The government, in line with Ncube’s reasoning, stopped recruitment of nurses and teachers — the backbone of public services (heath and education). This development is typical measures of Friedman’s economics — deep cuts on social spending. It is a measure that comes with twin objectives; reducing State recurrent expenditure and at the same time creating space for private healthcare and education investments.

Ncube appears to have made progress on privatisation health and education, thanks to the COVID-19 pandemic. Zimbabwe witnessed Sakunda Holdings spreading its wings into private healthcare through acquisition of St Annes and Rock Foundation Medical Centre. The long-forgotten Ekusileni Hospital in Bulawayo was fast-tracked into a COVID-19 medical institution. A dubious firm, Drax International, in the process landed itself a lucrative US$60 million drugs and medical procurement deal.

The 2020 budget was initially crafted when the exchange rate was artificially at 1:1 with the greenback. It was further developed on the basis of a targeted 20% inflation by year end and a revival of exports. These last three premises have been found to be a fallacy — the local currency has spectacularly fallen in value and now trading at 72:1 officially (and a mammoth 110:1 on the parallel market). The COVID-19 pandemic has further dealt a blow to international trade after air traffic was reduced to nearly zero and most countries implemented hard lockdowns to combat the spread of the pandemic.

This shift in the fundamentals on the ground meant the midterm budget was to factor in all the afore-mentioned changes, including the 770% annual inflation rate. At the onset of the COVID-19 pandemic, Ncube announced a $600 million social safety net fund, a temporary recruitment reprieve in health and education sector and a further $18 billion economic rescue package.

In April, Treasury reviewed civil servants’ salaries. A further review (50%) increment and a US$75 across the board COVID-19 allowance was introduced in June. These facts point in one direction — the midterm budget should have come with new global budget figures.

Something does not add up. Mthuli argued he could not increase the size of the budget because ministries had not exhausted drawing on their budget vote allocation in the first half of the year. This was a fib.
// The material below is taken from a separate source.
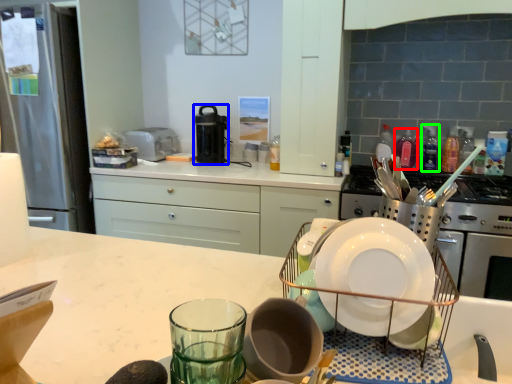 Question: Which object is the farthest from bottle (highlighted by a red box)? Choose among these: kitchen appliance (highlighted by a blue box) or bottle (highlighted by a green box).

Choices:
 (A) kitchen appliance
 (B) bottle

Answer: (A) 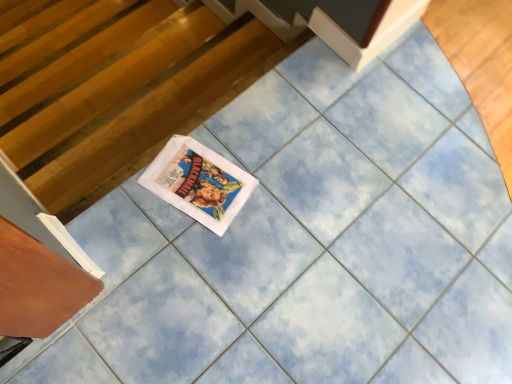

The reality is no disbursements were done.

Ncube has become a master of deception, creative with figures and painting a rosy picture of any otherwise gloomy situation. In the first six months of the year, the government has been on a borrowing spree. It was auctioning Treasury Bills (TBs) like confetti at a wedding. The financial institutions and pensions funds have now lost appetite of the TBs as their returns are far way below inflation and thus a bad investment. It means the government is now borrowing from somewhere.

The reengagement efforts with IFIs have fallen hard on their face. Zimbabwe more than ever now depends on donor/development community for its public health needs and food security. The British, Americans, European Union and Chinese have taken the lead in giving humanitarian assistance in a country that always brags of phantom budget surpluses. Zimbabwe is now a basket case, relying on donors not only to feed her people but also take care of them when ill.

Why the great deception? The Zanu PF regime (in both manifestations under the late Robert Mugabe and his successor Emmerson Mnangagwa) has perfected the art of doing financial transactions off the book. One perfect summer after the 2023 polls, Zimbabweans like last year will wake up to another billion dollars debt contracted without parliamentary approval.

The deception, like morning dew, will be exposed in the coming days and Ncube’s competency further scrutinized, but it may be too late then for any remedy. Parliament must step up to the plate and hold the regime to account. Someone should definitely tell where the funding for salary reviews came from and whether the $18 billion economic stimulus package was fake or real. The financial smokes and mirrors’ game should stop.